===== Data

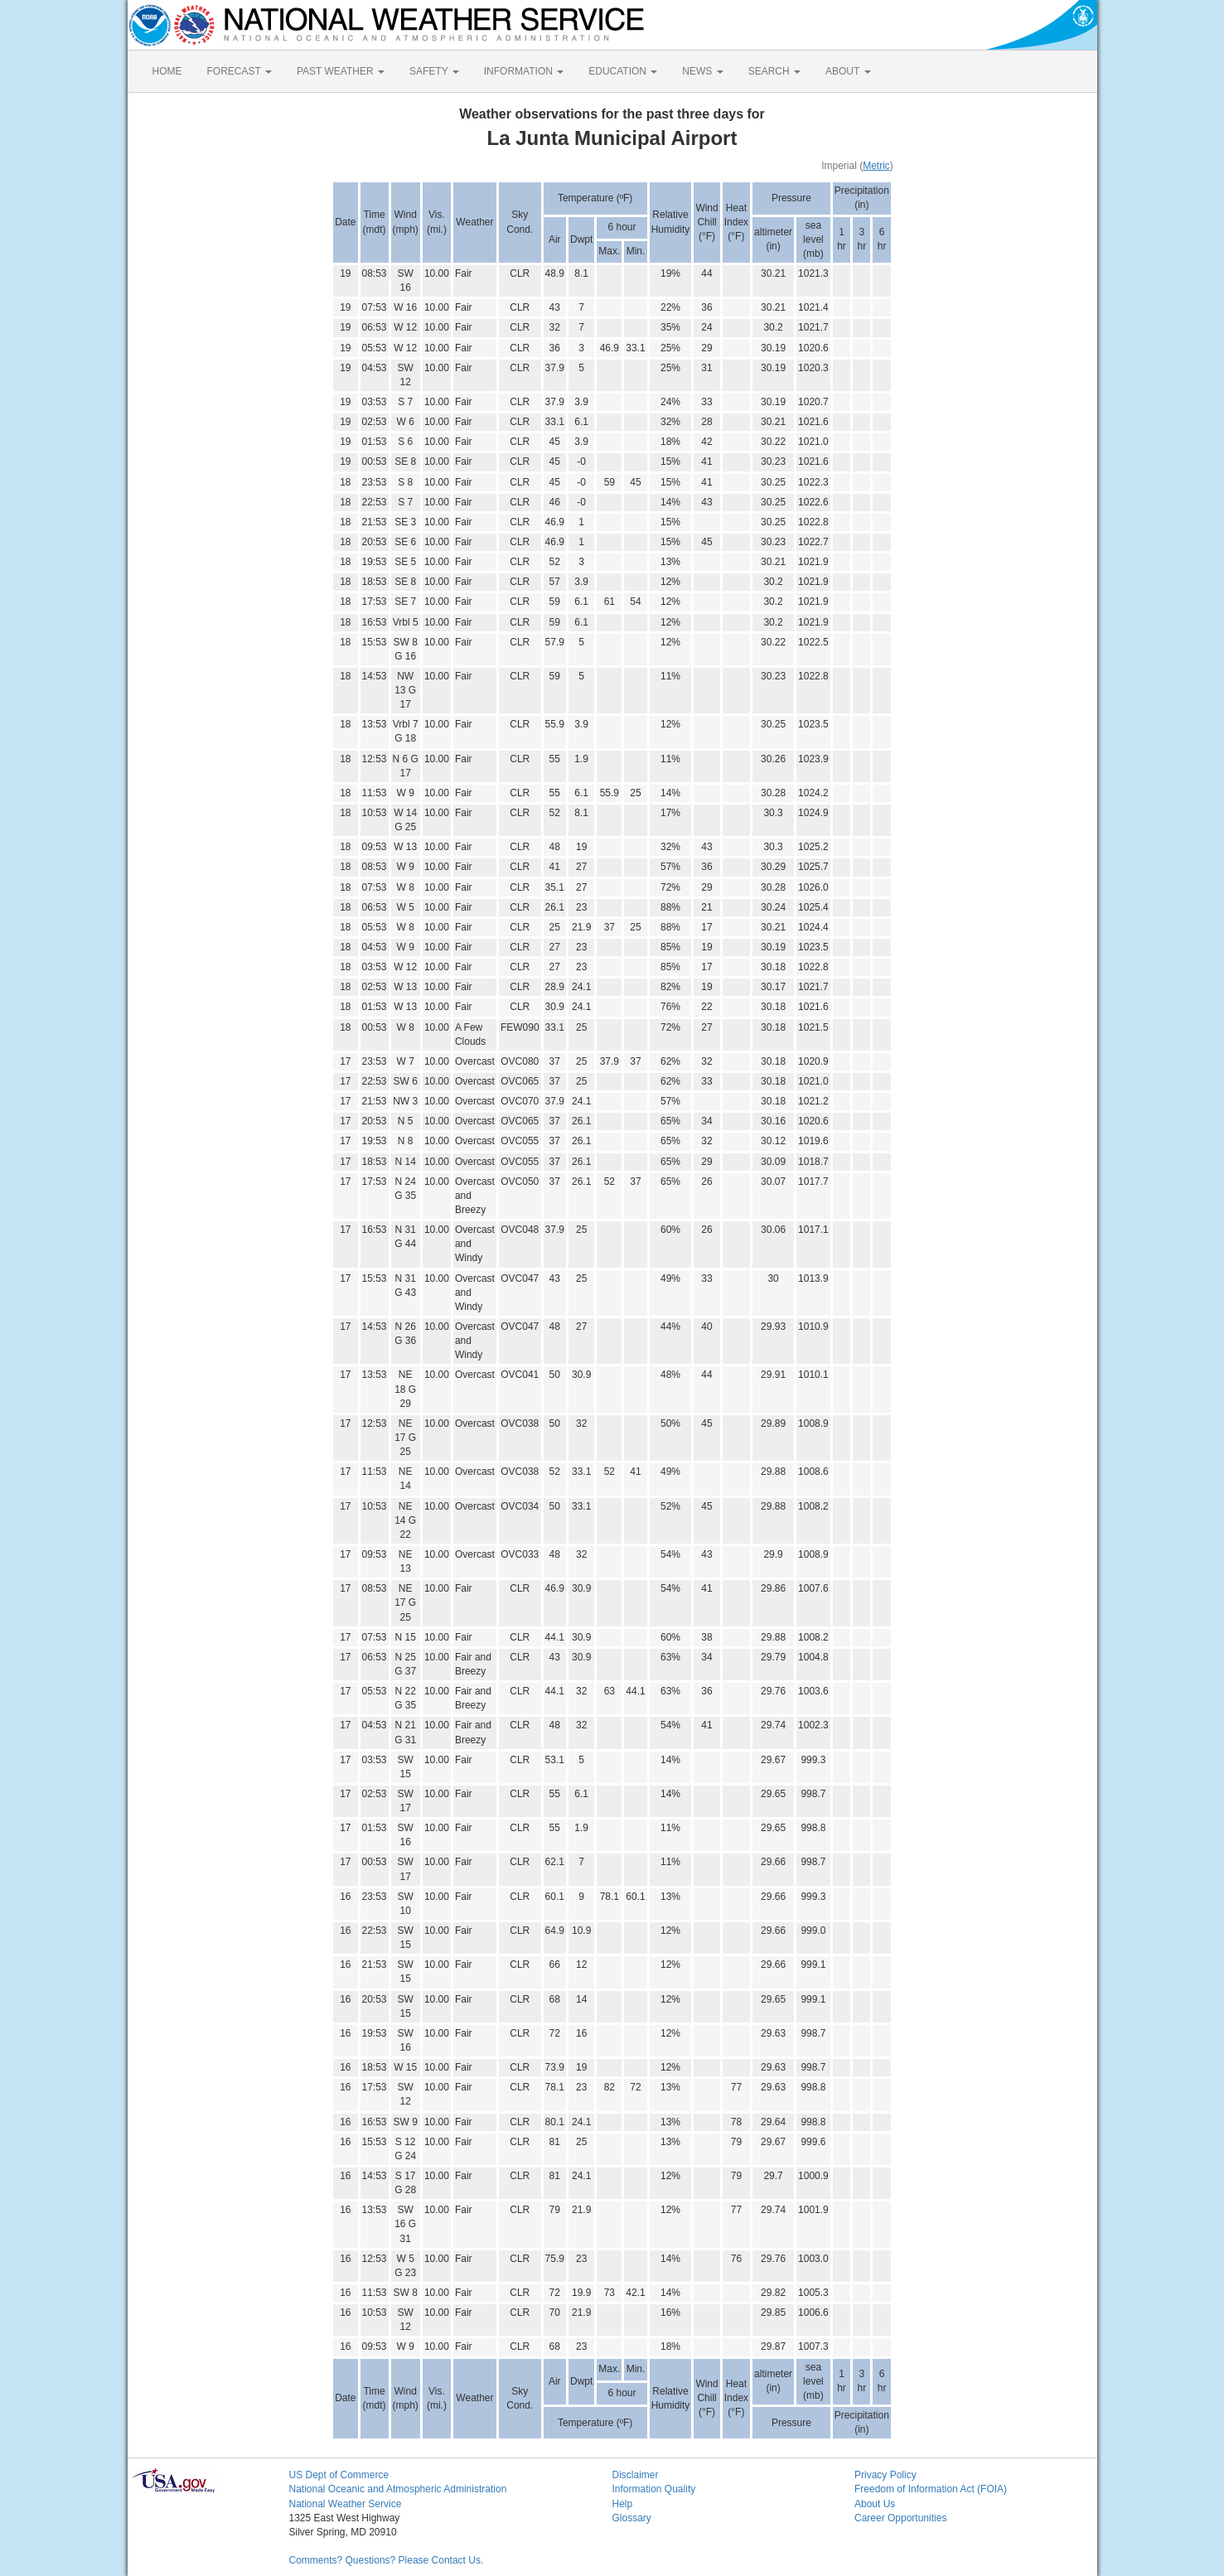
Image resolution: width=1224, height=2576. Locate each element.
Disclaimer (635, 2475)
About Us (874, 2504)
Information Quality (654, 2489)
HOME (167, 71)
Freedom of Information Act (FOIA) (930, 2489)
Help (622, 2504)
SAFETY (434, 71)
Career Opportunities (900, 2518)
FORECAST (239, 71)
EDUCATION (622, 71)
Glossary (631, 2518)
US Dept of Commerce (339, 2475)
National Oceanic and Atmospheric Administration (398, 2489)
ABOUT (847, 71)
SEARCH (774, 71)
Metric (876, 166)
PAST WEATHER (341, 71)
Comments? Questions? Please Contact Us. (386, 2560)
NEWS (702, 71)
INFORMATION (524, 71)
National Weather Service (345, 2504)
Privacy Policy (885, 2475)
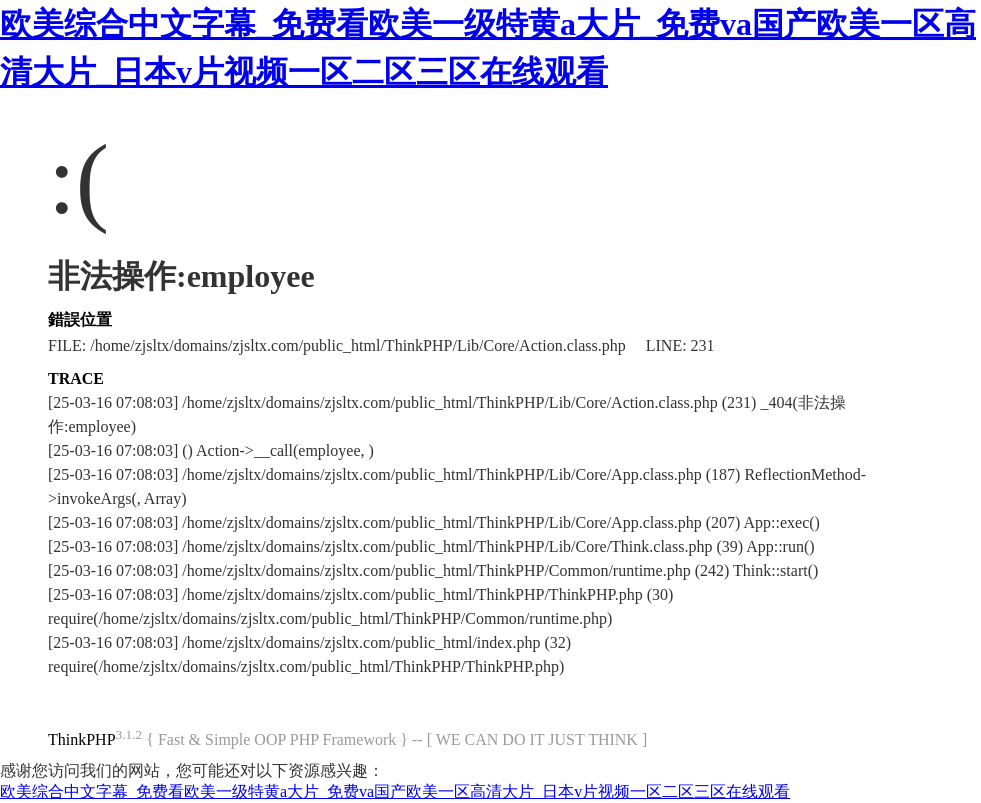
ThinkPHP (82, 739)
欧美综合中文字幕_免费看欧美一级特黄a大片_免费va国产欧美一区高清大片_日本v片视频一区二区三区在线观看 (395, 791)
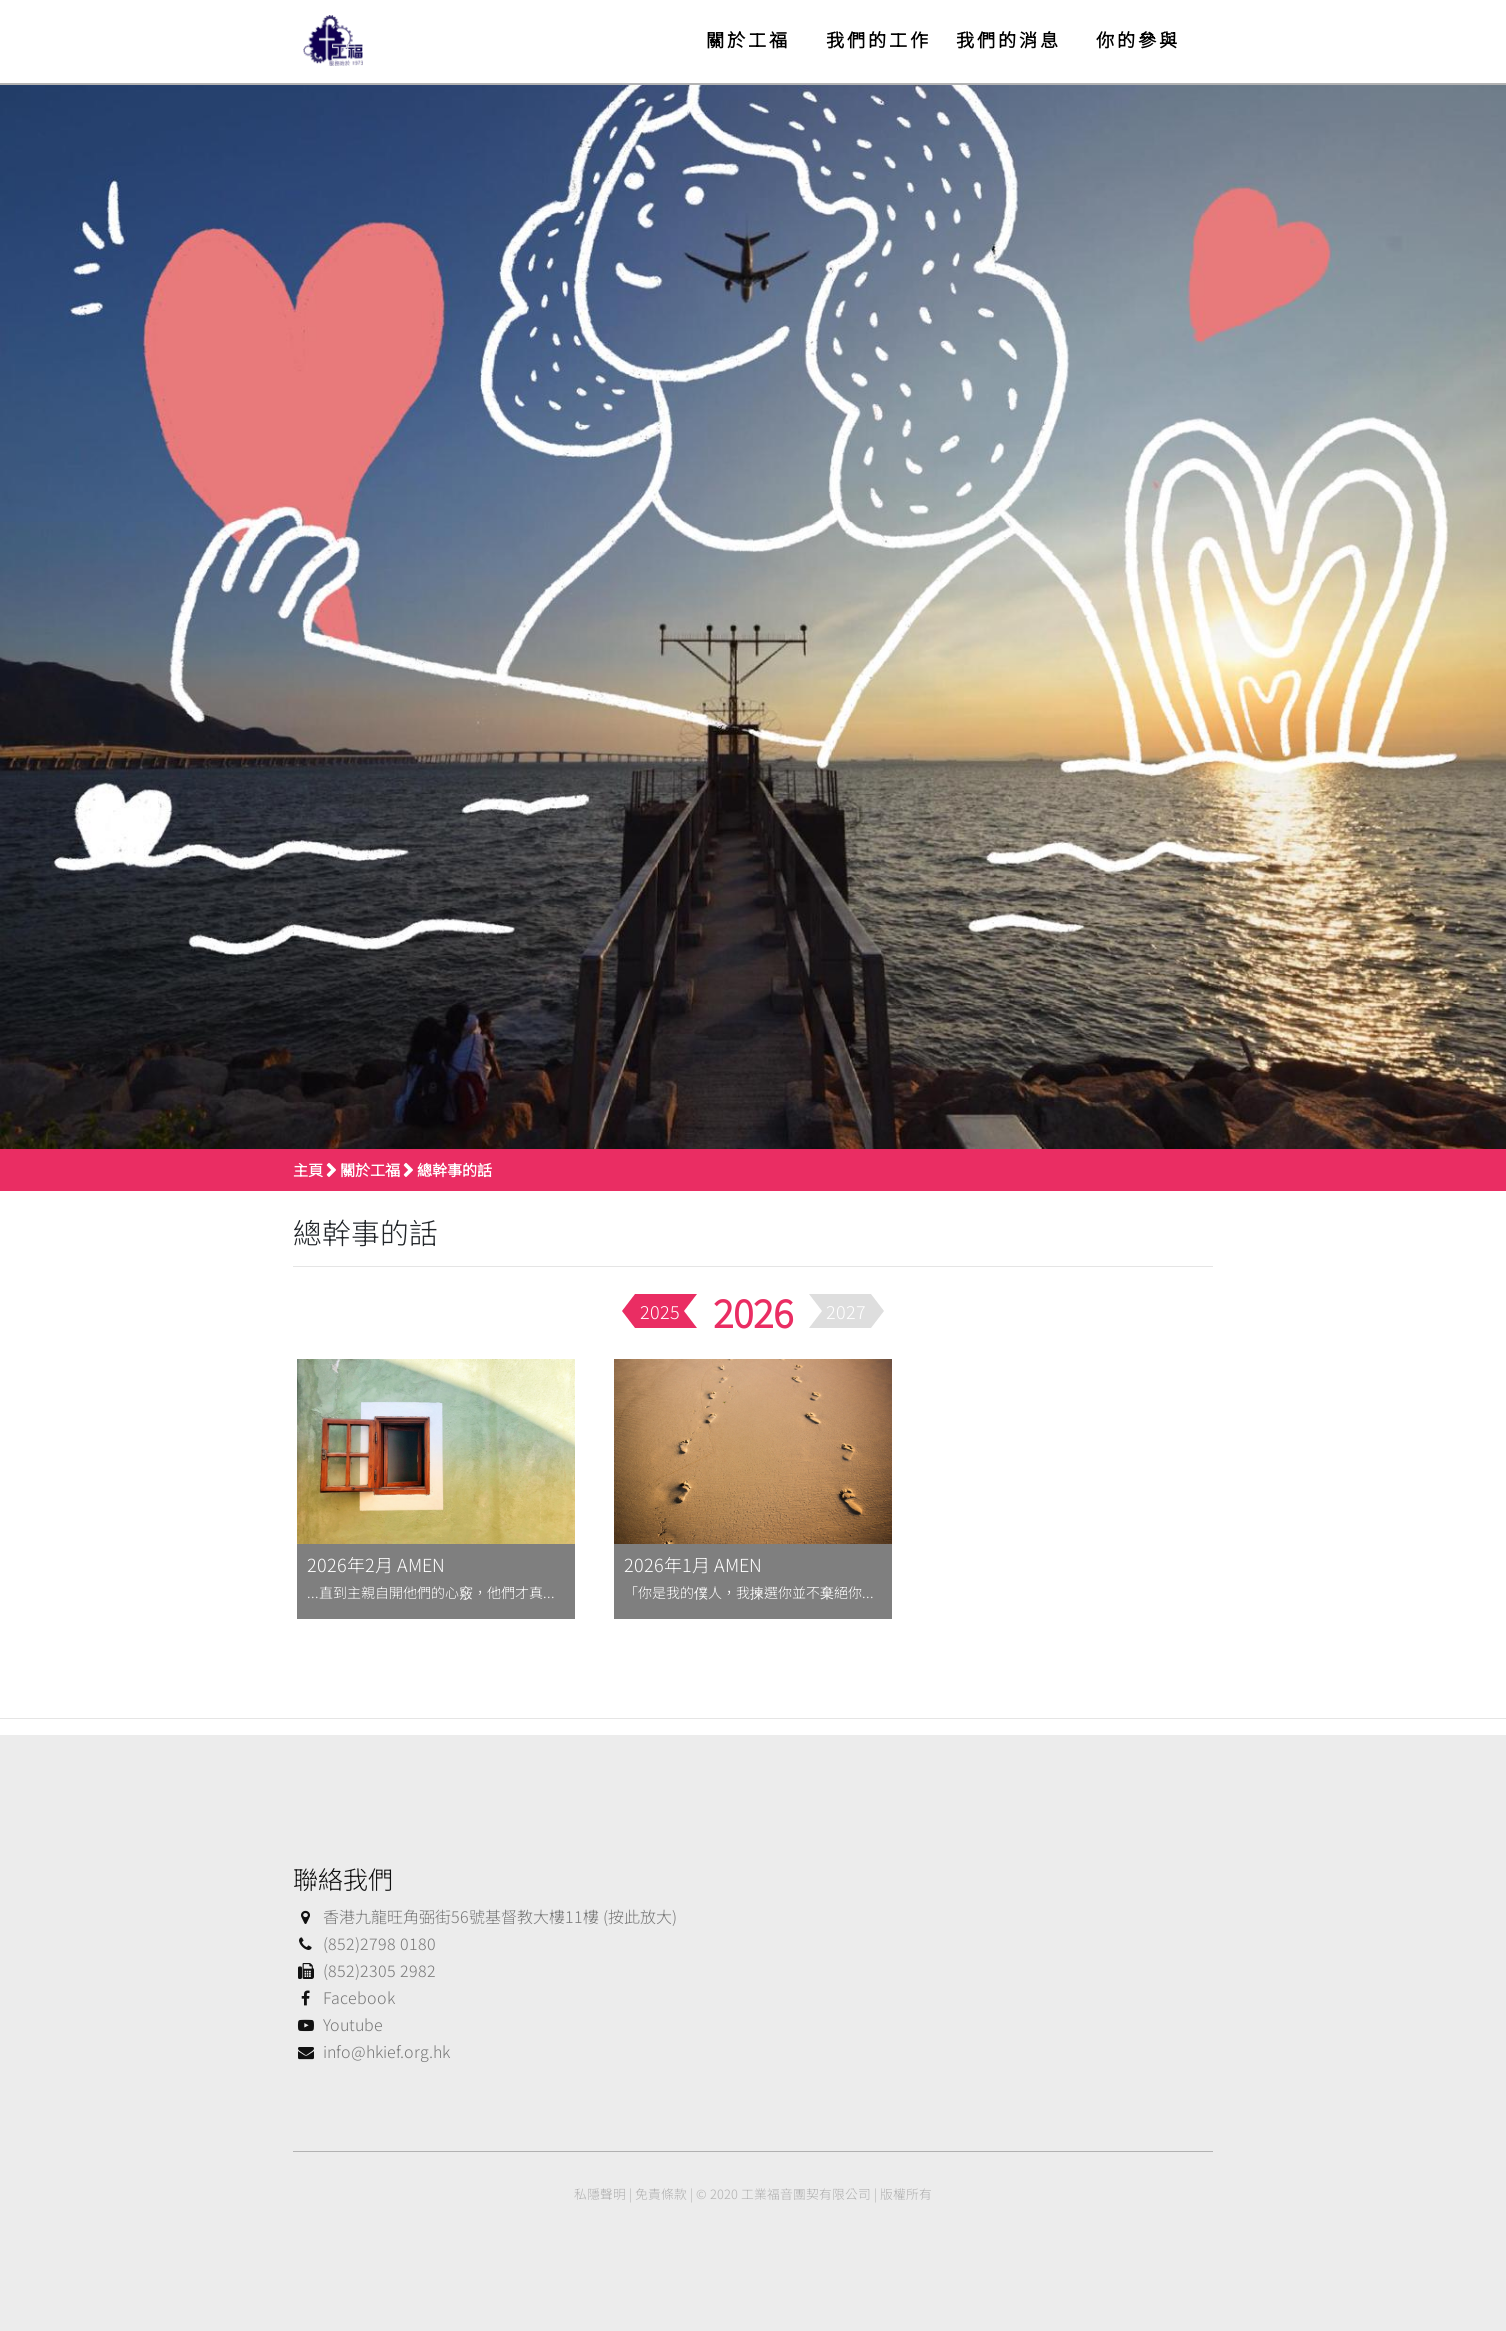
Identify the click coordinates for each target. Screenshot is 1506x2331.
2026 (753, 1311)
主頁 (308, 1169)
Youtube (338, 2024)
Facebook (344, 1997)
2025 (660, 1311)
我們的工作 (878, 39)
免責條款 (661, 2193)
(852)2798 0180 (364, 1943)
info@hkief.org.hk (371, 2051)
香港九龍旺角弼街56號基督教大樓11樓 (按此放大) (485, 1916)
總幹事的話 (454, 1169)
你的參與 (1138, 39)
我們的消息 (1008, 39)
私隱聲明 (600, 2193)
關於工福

==========

Task description
Word for word, write out each line of the records, but leave the pictures behind.

Solved problem
Image resolution: width=1224, height=2576. Locate each element.
Disclaimer (635, 2475)
About Us (874, 2504)
Information Quality (654, 2489)
HOME (167, 71)
Freedom of Information Act (FOIA) (930, 2489)
Help (622, 2504)
SAFETY (434, 71)
Career Opportunities (900, 2518)
FORECAST (239, 71)
EDUCATION (622, 71)
Glossary (631, 2518)
US Dept of Commerce (339, 2475)
National Oceanic and Atmospheric Administration (398, 2489)
ABOUT (847, 71)
SEARCH (774, 71)
Metric (876, 166)
PAST WEATHER (341, 71)
Comments? Questions? Please Contact Us. (386, 2560)
NEWS (702, 71)
INFORMATION (524, 71)
National Weather Service (345, 2504)
Privacy Policy (885, 2475)
ThinkPHP (82, 739)
欧美综合中文字幕_免费看欧美一级特黄a大片_免费va国产欧美一区高清大片_日本v片视频一区二区三区在线观看 (395, 791)
Identify the click coordinates for each target. Screenshot is 1506x2331.
2026 (753, 1311)
主頁 (308, 1169)
Youtube (338, 2024)
Facebook (344, 1997)
2025 (660, 1311)
我們的工作 (878, 39)
免責條款 (661, 2193)
(852)2798 0180 (364, 1943)
info@hkief.org.hk (371, 2051)
香港九龍旺角弼街56號基督教大樓11樓 (按此放大) (485, 1916)
總幹事的話 (454, 1169)
你的參與 (1138, 39)
我們的消息 (1008, 39)
私隱聲明 (600, 2193)
關於工福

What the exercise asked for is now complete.